CompanyMarch 8, 2022

Monitoring for Machine Learning: A New Kind of Software Service

Monitoring for Machine Learning: A New Kind of Software Service

“Data-driven” has become something of a buzzword in many industries today. However, not every company that claims to be data-driven is actually making decisions based on their data. And many of those who are, risk making those decisions on unreliable data. This is the root of the problem that Elena Samuylova is trying to solve with her company Evidently AI.

Evidently AI builds tools to analyze and monitor machine learning (ML) models. These tools are all open source and designed to be used by experts as well as casual users. For Samuylova, the casual users pose “a very interesting design problem” and one that has enormous potential in the market. In order to solve it, Evidently AI has joined the startup accelerator Y Combinator.

Samuylova is a strong proponent of open source.

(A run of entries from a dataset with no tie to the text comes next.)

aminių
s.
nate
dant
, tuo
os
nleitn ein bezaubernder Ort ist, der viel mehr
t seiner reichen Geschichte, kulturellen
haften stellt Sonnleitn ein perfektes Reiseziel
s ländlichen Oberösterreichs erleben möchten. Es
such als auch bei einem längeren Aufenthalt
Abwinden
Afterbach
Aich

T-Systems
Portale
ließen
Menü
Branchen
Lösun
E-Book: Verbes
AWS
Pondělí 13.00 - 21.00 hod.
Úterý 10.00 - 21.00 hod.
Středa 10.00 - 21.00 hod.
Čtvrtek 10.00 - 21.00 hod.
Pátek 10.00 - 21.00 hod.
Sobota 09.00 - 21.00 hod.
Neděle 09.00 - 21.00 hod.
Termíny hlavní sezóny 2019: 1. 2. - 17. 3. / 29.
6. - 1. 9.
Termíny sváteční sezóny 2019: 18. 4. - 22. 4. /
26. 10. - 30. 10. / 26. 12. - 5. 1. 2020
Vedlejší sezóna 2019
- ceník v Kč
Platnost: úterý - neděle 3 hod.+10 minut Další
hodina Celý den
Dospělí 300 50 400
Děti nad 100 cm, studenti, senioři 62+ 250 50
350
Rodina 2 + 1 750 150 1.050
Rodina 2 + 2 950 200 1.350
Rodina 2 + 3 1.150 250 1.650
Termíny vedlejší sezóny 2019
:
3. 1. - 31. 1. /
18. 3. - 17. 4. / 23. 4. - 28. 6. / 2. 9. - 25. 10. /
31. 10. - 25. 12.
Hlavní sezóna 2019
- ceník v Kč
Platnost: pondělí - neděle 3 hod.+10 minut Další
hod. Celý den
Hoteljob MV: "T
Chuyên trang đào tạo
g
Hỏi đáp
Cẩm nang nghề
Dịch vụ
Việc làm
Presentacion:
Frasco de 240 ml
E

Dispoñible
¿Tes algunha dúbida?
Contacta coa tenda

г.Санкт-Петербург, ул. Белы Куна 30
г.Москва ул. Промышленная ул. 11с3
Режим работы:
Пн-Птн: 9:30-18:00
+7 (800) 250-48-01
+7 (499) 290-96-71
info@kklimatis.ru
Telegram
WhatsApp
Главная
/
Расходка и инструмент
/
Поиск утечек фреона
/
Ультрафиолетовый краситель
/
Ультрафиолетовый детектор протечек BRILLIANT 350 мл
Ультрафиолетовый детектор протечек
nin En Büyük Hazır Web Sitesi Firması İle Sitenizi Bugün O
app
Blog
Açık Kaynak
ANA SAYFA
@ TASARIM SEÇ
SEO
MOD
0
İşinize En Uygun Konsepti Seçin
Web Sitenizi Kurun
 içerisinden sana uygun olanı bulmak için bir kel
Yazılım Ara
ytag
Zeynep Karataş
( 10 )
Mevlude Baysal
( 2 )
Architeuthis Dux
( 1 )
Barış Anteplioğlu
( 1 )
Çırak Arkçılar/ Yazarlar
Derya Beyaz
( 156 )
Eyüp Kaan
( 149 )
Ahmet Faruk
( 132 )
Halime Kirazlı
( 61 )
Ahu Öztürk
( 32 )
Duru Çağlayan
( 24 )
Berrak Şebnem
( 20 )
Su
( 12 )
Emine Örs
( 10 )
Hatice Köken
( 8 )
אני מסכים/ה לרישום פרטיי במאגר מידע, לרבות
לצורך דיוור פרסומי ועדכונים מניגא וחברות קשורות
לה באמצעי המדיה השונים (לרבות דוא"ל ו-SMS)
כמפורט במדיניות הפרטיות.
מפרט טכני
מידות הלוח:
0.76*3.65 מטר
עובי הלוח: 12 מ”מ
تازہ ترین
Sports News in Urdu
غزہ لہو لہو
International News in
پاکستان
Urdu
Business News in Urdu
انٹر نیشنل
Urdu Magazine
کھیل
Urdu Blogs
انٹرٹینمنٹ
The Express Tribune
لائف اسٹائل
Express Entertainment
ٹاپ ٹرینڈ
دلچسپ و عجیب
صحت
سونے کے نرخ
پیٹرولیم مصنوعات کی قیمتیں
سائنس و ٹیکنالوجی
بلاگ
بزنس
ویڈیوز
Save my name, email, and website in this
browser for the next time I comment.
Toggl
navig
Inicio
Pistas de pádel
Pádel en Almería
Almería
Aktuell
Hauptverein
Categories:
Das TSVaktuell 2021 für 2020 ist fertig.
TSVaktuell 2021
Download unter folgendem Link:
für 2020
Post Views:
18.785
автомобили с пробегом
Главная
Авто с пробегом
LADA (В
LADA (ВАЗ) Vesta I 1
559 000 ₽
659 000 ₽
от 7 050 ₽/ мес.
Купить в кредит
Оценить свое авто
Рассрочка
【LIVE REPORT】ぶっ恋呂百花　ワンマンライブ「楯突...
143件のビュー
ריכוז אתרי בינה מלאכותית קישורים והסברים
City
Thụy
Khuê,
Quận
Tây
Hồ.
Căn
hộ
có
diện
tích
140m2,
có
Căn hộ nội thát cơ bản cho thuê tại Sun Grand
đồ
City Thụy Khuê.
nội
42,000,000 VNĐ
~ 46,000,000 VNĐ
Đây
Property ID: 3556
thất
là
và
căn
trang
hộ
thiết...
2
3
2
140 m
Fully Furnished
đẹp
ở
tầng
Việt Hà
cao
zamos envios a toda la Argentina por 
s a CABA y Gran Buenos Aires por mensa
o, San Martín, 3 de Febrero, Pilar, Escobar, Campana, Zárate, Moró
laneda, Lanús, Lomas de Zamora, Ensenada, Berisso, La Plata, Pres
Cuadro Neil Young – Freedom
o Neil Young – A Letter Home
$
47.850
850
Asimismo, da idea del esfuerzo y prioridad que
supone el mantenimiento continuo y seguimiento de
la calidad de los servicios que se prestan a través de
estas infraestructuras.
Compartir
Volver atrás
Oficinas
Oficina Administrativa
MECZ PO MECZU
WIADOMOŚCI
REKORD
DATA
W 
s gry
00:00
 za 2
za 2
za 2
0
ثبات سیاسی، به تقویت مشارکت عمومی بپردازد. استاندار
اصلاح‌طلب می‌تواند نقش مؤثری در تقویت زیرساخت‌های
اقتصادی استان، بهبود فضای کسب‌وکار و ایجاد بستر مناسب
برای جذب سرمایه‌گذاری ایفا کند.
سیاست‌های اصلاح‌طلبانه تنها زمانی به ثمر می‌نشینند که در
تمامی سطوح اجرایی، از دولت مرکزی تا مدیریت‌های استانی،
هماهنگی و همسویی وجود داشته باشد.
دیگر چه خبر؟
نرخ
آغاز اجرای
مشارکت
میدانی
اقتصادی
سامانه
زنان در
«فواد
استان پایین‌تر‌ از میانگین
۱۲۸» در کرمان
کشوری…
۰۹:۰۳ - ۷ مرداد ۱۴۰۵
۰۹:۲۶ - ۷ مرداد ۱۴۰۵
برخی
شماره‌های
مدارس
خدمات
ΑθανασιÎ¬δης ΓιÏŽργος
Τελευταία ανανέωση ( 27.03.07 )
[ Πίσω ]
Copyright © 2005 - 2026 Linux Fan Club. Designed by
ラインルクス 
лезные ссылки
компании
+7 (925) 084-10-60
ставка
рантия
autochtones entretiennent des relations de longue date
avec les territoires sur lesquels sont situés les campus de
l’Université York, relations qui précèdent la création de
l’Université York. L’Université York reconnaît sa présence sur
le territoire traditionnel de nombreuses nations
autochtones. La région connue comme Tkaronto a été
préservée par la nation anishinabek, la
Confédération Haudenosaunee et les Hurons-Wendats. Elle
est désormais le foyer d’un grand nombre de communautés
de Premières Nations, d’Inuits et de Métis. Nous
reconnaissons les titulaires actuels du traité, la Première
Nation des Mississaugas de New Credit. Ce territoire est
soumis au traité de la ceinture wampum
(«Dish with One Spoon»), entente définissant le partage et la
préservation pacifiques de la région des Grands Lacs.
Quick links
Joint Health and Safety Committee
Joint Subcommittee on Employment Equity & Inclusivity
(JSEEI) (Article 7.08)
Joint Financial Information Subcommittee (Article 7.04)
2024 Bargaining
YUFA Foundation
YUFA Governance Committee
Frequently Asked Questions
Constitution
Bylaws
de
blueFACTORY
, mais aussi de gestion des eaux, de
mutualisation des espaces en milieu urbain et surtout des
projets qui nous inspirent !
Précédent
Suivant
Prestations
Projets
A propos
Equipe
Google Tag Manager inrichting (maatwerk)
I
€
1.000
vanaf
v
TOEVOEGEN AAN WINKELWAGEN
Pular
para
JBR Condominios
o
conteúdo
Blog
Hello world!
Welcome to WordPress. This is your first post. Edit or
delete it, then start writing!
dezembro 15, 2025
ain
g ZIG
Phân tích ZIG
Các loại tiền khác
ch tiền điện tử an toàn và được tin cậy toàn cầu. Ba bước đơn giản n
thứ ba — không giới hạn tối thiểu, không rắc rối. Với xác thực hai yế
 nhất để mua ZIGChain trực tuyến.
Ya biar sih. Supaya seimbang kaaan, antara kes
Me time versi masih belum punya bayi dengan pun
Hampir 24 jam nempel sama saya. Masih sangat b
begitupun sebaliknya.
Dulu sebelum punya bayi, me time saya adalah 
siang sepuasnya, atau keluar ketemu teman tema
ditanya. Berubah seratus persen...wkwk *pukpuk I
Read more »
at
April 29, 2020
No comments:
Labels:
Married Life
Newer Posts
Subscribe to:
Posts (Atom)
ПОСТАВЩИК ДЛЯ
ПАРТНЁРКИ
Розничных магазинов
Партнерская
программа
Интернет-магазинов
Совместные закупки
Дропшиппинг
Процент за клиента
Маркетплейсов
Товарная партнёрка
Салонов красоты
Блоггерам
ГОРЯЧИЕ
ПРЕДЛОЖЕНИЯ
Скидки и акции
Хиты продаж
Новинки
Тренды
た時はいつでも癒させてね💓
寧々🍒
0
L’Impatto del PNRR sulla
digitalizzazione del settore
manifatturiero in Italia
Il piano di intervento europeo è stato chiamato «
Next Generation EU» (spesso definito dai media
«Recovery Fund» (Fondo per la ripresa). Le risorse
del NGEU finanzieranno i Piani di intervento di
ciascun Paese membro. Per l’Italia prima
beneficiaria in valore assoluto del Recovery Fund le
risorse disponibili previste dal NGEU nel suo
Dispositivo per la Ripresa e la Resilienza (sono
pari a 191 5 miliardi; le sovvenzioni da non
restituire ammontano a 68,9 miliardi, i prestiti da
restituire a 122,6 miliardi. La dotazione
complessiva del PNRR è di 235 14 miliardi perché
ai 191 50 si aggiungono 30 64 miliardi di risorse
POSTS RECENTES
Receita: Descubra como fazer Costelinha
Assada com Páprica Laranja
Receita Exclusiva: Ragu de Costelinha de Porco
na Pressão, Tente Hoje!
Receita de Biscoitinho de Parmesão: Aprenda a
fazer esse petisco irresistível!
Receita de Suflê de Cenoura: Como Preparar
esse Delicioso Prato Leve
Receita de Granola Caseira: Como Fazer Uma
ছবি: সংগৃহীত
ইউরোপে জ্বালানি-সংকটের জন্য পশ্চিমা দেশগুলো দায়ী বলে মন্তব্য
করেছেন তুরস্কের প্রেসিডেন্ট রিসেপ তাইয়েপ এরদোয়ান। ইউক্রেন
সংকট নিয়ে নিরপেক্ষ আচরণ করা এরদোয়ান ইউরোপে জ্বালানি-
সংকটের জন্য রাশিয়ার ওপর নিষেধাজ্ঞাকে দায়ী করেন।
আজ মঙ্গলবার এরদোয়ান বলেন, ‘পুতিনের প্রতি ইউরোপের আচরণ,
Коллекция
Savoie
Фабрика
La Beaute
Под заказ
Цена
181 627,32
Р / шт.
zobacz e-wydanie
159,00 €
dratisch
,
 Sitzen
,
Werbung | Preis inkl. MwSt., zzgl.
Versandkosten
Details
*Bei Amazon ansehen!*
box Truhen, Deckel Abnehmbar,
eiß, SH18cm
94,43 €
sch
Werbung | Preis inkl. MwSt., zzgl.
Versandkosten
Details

On the Open Source Data podcast, she noted that one of the things she likes the most about open source is the way the community helps solve big problems that affect all of us.

How ML monitoring differs from other types of software monitoring services

With the usual software-as-a-service (SaaS) solution, monitoring is a key part of ensuring that you’re meeting your service-level objectives like availability for example. However, monitoring ML processes adds an extra layer of complexity to monitoring. 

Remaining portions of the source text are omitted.